Every line of the records below from the line with "organizations on social media and digital." up to and including the line with "and attractions." must be reproduced exactly, and no line outside that range.

----

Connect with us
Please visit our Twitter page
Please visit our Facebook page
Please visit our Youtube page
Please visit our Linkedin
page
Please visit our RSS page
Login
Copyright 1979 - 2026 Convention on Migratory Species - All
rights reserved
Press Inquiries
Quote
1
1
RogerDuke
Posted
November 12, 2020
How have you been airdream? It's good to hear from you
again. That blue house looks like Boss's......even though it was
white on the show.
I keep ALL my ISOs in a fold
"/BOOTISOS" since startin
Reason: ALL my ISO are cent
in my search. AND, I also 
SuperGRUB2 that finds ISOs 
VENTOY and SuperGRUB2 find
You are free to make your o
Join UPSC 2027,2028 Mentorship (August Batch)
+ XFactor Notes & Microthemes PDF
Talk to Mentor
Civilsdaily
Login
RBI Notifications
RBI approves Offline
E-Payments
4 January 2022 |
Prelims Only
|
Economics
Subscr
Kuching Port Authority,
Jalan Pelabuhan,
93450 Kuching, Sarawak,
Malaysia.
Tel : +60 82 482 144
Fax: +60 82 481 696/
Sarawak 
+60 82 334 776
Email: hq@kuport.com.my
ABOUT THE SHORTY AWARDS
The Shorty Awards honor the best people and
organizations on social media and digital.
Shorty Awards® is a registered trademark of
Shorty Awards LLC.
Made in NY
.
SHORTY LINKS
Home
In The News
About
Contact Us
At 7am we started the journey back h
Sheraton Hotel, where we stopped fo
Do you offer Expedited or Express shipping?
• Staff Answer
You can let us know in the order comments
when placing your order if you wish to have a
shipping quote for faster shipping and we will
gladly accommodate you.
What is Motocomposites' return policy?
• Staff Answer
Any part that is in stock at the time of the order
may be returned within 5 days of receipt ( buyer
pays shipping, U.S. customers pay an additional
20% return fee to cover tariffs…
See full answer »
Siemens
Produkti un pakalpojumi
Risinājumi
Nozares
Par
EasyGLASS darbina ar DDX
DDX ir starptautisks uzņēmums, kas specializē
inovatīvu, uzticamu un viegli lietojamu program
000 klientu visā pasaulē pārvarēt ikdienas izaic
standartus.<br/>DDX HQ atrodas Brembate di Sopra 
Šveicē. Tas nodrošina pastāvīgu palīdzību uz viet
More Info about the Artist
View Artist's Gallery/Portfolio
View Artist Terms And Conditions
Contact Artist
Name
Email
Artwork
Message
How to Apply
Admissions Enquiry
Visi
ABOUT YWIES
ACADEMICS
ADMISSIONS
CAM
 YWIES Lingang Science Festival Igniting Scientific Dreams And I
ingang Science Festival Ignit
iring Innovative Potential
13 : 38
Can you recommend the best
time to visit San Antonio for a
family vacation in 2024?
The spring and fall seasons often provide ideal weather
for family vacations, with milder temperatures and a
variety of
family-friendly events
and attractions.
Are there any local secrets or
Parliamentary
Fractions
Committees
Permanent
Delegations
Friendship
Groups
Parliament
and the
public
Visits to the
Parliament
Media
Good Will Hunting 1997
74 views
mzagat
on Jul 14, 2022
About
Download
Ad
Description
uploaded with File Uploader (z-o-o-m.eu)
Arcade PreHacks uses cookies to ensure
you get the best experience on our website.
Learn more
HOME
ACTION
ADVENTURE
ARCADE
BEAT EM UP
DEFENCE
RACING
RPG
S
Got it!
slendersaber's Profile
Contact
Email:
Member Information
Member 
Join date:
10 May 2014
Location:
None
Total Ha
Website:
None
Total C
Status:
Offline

----

- [RESULT OF THIS EXERCISE]
organizations on social media and digital.
Shorty Awards® is a registered trademark of
Shorty Awards LLC.
Made in NY
.
SHORTY LINKS
Home
In The News
About
Contact Us
At 7am we started the journey back h
Sheraton Hotel, where we stopped fo
Do you offer Expedited or Express shipping?
• Staff Answer
You can let us know in the order comments
when placing your order if you wish to have a
shipping quote for faster shipping and we will
gladly accommodate you.
What is Motocomposites' return policy?
• Staff Answer
Any part that is in stock at the time of the order
may be returned within 5 days of receipt ( buyer
pays shipping, U.S. customers pay an additional
20% return fee to cover tariffs…
See full answer »
Siemens
Produkti un pakalpojumi
Risinājumi
Nozares
Par
EasyGLASS darbina ar DDX
DDX ir starptautisks uzņēmums, kas specializē
inovatīvu, uzticamu un viegli lietojamu program
000 klientu visā pasaulē pārvarēt ikdienas izaic
standartus.<br/>DDX HQ atrodas Brembate di Sopra 
Šveicē. Tas nodrošina pastāvīgu palīdzību uz viet
More Info about the Artist
View Artist's Gallery/Portfolio
View Artist Terms And Conditions
Contact Artist
Name
Email
Artwork
Message
How to Apply
Admissions Enquiry
Visi
ABOUT YWIES
ACADEMICS
ADMISSIONS
CAM
 YWIES Lingang Science Festival Igniting Scientific Dreams And I
ingang Science Festival Ignit
iring Innovative Potential
13 : 38
Can you recommend the best
time to visit San Antonio for a
family vacation in 2024?
The spring and fall seasons often provide ideal weather
for family vacations, with milder temperatures and a
variety of
family-friendly events
and attractions.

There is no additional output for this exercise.